Amm yea thx roku but i wanted a sig like afire ones so could he still do it or do i have to request again
but the avy looks kickass


----------



## Mukiru (Aug 21, 2008)

I could have made it like fire's but you gave me a stock so it will take time to make it trasparent so if you want to have it look like that you can always give me a render instead.


----------



## naruto dhf (Aug 21, 2008)

*sig and avtar if possible*

can you guys  make me a sig and avatar on this character plss?????
thank you ;-) p.s. without the titles  from the original pic appreciate it


----------



## S.A.S (Aug 21, 2008)

sorry man you dont have that enough post count try to find other shops


----------



## ^Vegeta^Two^ (Aug 21, 2008)

xxrokudaimexx said:


> I could have made it like fire's but you gave me a stock so it will take time to make it trasparent so if you want to have it look like that you can always give me a render instead.



Yea srry 
well not much good orton renders so
try DX

Avy-150x150
Sig- within limits 
Text:"Kyubi" "DX Follower"
stock below


----------



## Mukiru (Aug 21, 2008)

Ok give me tom I've got to sleep lol.


----------



## ^Vegeta^Two^ (Aug 21, 2008)

xxrokudaimexx said:


> Ok give me tom I've got to sleep lol.



LOL
Sweet dreams


----------



## afire007 (Aug 21, 2008)

the 3 sig rule works fine with me.  roku xD


----------



## Mukiru (Aug 22, 2008)

^Vegeta^Two^ said:


> Yea srry
> well not much good orton renders so
> try DX
> 
> ...



Hope you like it and I didn't make it as the style of fire's cause it wont show my originality.
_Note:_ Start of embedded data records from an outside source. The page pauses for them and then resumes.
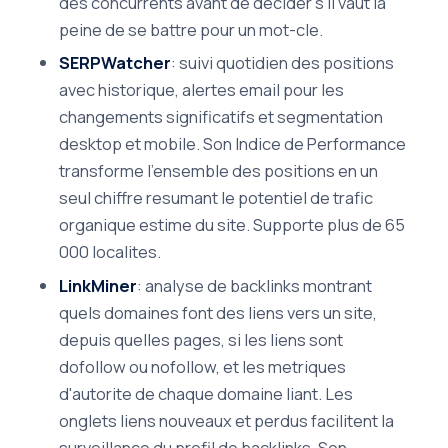
des concurrents avant de decider s'il vaut la
peine de se battre pour un mot-cle.
SERPWatcher
: suivi quotidien des positions
avec historique, alertes email pour les
changements significatifs et segmentation
desktop et mobile. Son Indice de Performance
transforme l'ensemble des positions en un
seul chiffre resumant le potentiel de trafic
organique estime du site. Supporte plus de 65
000 localites.
LinkMiner
: analyse de backlinks montrant
quels domaines font des liens vers un site,
depuis quelles pages, si les liens sont
dofollow ou nofollow, et les metriques
d'autorite de chaque domaine liant. Les
onglets liens nouveaux et perdus facilitent la
surveillance du profil de backlinks. Son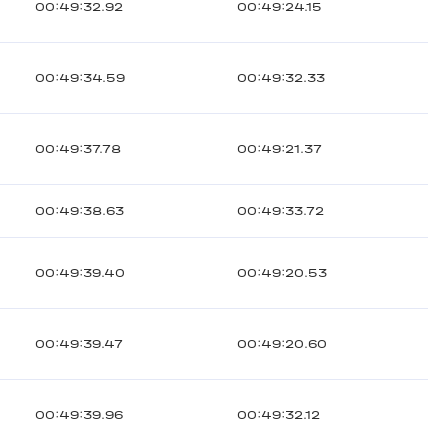
00:49:32.92
00:49:24.15
00:49:34.59
00:49:32.33
00:49:37.78
00:49:21.37
00:49:38.63
00:49:33.72
00:49:39.40
00:49:20.53
00:49:39.47
00:49:20.60
00:49:39.96
00:49:32.12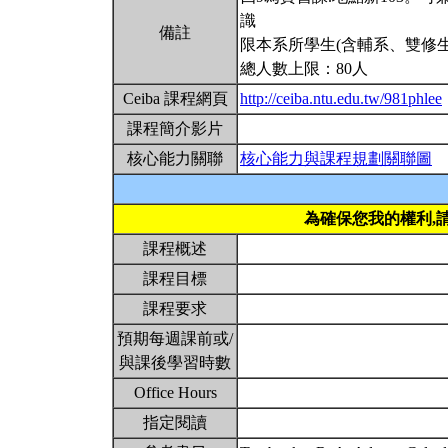
識
備註
限本系所學生(含輔系、雙修生
總人數上限：80人
Ceiba 課程網頁
http://ceiba.ntu.edu.tw/981phlee
課程簡介影片
核心能力關聯
核心能力與課程規劃關聯圖
為確保您我的權利,
課程概述
課程目標
課程要求
預期每週課前或/
與課後學習時數
Office Hours
指定閱讀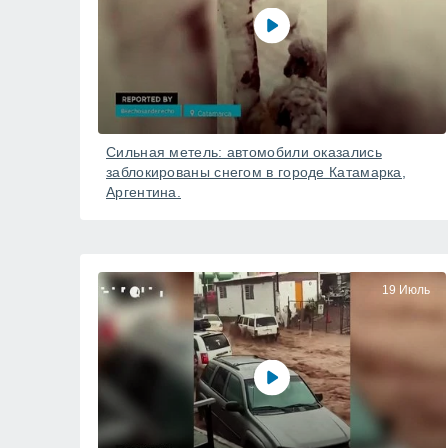
Сильная метель: автомобили оказались
заблокированы снегом в городе Катамарка,
Аргентина.
19 Июль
And I cant give you a 150 by 150 yet cause your not a senior yet.


----------



## ^Vegeta^Two^ (Aug 23, 2008)

xxrokudaimexx said:


> Hope you like it and I didn't make it as the style of fire's cause it wont show my originality. And I cant give you a 150 by 150 yet cause your not a senior yet.



Yea thats cool
WOW awsum job I was worried becuase I request DX in red and Dx goes with green but man you did a kickass job

REPPING ++


----------



## Mukiru (Aug 23, 2008)

^Vegeta^Two^ said:


> Yea thats cool
> WOW awsum job I was worried becuase I request DX in red and Dx goes with green but man you did a kickass job
> 
> REPPING ++



Well I'm really glad you like it.


----------



## ^Vegeta^Two^ (Aug 25, 2008)

Ok got another request for my forum
i really need like 5 requesst but one at a time so

Size:150 X 150
Text: kk in the top right corner put "KWF" small and then somewere else put "Undertaker"
Stock:

If you dont understand the request PM me


----------



## Mukiru (Aug 28, 2008)

^Vegeta^Two^ said:


> Ok got another request for my forum
> i really need like 5 requesst but one at a time so
> 
> Size:150 X 150
> ...



Hey Vega sorry bri but your link isn't working.


----------



## Jimin (Aug 29, 2008)

Um, I just need something quick and simple from this. Just a 150x150 avatar with a border. Crop as you see fit. Thats all.


----------



## Mukiru (Aug 29, 2008)

King Lloyd said:


> Um, I just need something quick and simple from this. Just a 150x150 avatar with a border. Crop as you see fit. Thats all.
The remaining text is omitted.